Likewise, one pathologist might sign out about 30–35 cases a day, with immunohistochemistry and FISH/cytogenetics available within the organization, and molecular testing usually sent out. Another pathologist might see approximately 45 cases, including cytology, with ancillary tests only sometimes run. Despite this massive variety in case distribution among practices, most modern groups have systems in place to ensure equal distribution.
A general pathologist interacts with every member of the healthcare team—perhaps a conversation with a pulmonologist in the morning, an oncologist in the afternoon, and a neurosurgeon in the evening—and is expected to have a valued opinion for each specialty, in every one of their cases. As a rule, pathologists interact with a variety of specialties, including surgeons, medical oncologists, mid-level practitioners, neurosurgeons, radiation oncologists, radiologists, hospitalists, pulmonologists, and podiatrists. But one pathologist may interact with all hospital administrators, while another may be a pathology point person for spine centers. Specialty interactions may also include breast, genitourinary, head and neck, thoracic, and obstetrics and gynecology.

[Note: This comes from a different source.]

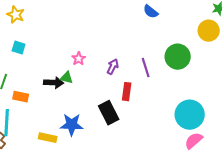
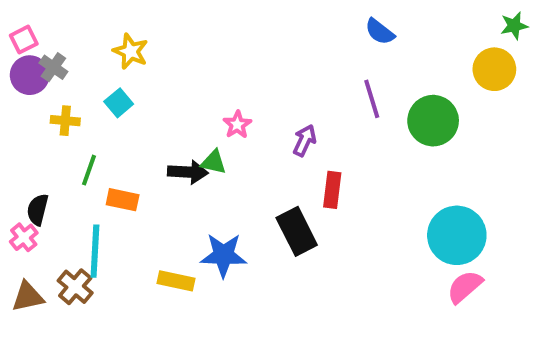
yellow star: (16, 15) -> (131, 51), moved
cyan square: (19, 48) -> (119, 103), turned 32
purple line: (146, 68) -> (372, 99), moved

General pathologists may pair with any of the subspecialties in both anatomic and clinical pathology.
Most general pathologists typically do not have direct patient interaction, and some will tell you the answer to this question is a straight-up “No.” However, others will tell you that they are sometimes present/in the room when radiology or pulmonology do thyroid/lymph node/EBUS FNAs, during procedures to check specimen adequacy, or other specific situations. Again, this all depends on where you are in practice. For instance, while many generalists do not engage in patient interaction, they may still occasionally interact with hospital laboratory staff for a variety of reasons, such as regular bench top clinical testing, among others. Changes to CPT codes for pathology patient counseling may offer more opportunities for direct patient contact in the future.